More Blood Donors Needed Worldwide, WHO Says
The need for blood is being driven by increasingly sophisticated medical and surgical procedures such as cardiovascular and transplant surgery, trauma care, and therapy for cancer and blood disorders.
Every year, millions of people rely on the generosity of another person to donate blood. Yet blood donation rates vary considerably and the demands for blood and blood products are increasing worldwide. To meet these needs, more people must volunteer to give blood, says the World Health Organization.
“With increasing life expectancy and the subsequent increase in the number of age-related chronic diseases, including cancers, that require blood and blood products for treatment, demand outstrips supply,” said Neelam Dhingra, coordinator for blood transfusion safety at WHO. “In addition, some blood products used to treat cancer patients, like platelets, have a shelf life of only five days. This means we increasingly need more blood donors to meet these demands.”
In high- and middle-income countries, with advancements in health care systems and improved health coverage, this need is being driven by increasingly sophisticated medical and surgical procedures such as cardiovascular and transplant surgery, trauma care, and therapy for cancer and blood disorders. All major surgeries need blood to be available on standby.
In addition, severe bleeding during delivery or after childbirth is the leading cause of maternal mortality worldwide. When severe bleeding occurs, urgent and timely treatment is required for management of these patients, including transfusion of blood and blood products.
Every year, road traffic accidents cause 1.3 million deaths globally and injure or disable between 20 million and 50 million people. Ninety percent of deaths from road traffic accidents occur in developing countries, and uncontrolled bleeding accounts for more than 468,000 deaths per year.

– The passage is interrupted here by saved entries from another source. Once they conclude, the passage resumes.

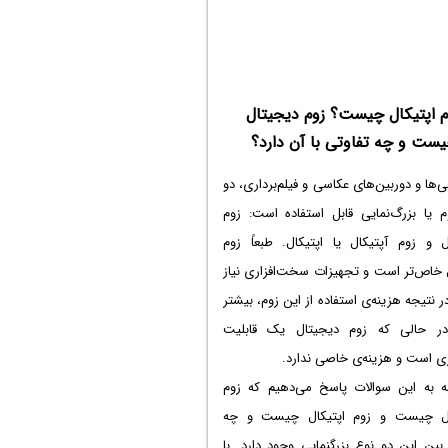
م اپتیکال چیست؟ زوم دیجیتال
ست و چه تفاوتی با آن دارد؟
‌ها و دوربین‌های عکاسی و فیلم‌برداری، دو
م یا بزرگ‌نمایی قابل استفاده است: زوم
ل و زوم آپتیکال یا اپتیکال. طبعاً زوم
 خاص‌تر است و تجهیزات سخت‌افزاری نیاز
در نتیجه هزینه‌ی استفاده از این زوم، بیشتر
 حالی که زوم دیجیتال یک قابلیت
اری است و هزینه‌ی خاصی ندارد.
مه به این سوالات پاسخ می‌دهیم که زوم
ل چیست و زوم اپتیکال چیست و چه
بین این دو نوع بزرگنمایی وجود دارد. با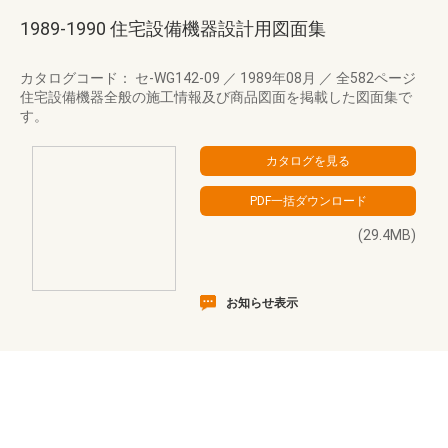
1989-1990 住宅設備機器設計用図面集
カタログコード： セ-WG142-09
／
1989年08月
／
全582ページ
住宅設備機器全般の施工情報及び商品図面を掲載した図面集で
す。
(29.4MB)
お知らせ表示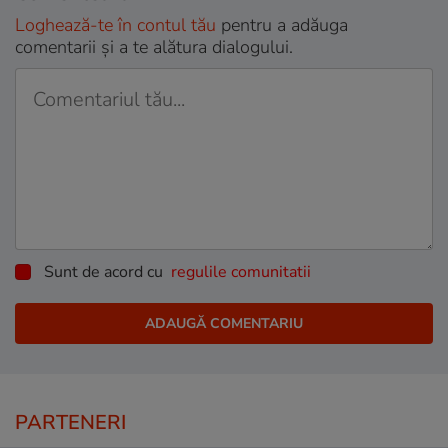
Loghează-te în contul tău
pentru a adăuga
comentarii și a te alătura dialogului.
Sunt de acord cu
regulile comunitatii
PARTENERI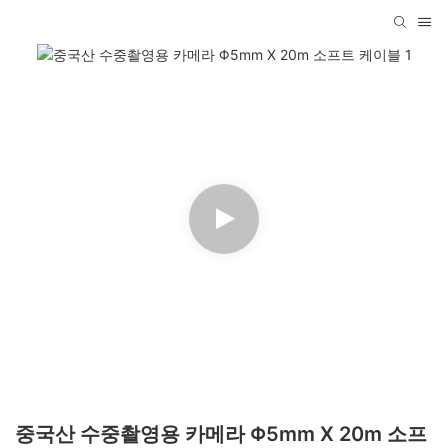
중국산 수중촬영용 카메라 Φ5mm X 20m 소프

In low-income countries where diagnostic facilities and treatment options are limited, the majority of transfusions are prescribed for the treatment of complications during pregnancy and childbirth, the management of severe childhood anemia, trauma, and congenital blood disorders. In many situations, current systems are unable to meet the needs, while expansion of health coverage and improved access to health services further increases these demands.
There are 92 million blood donations per year globally, most made by volunteer donors. Of these voluntary donors, 30 million give blood once, and then do not return, according to WHO.
“We need to encourage these donors to come back and become repeat, regular donors,” Dhingra said. “Each blood donation is only 450 milliliters, and by having more repeat voluntary donors, we can better assure the reliability of blood supply and safety of blood and blood products.”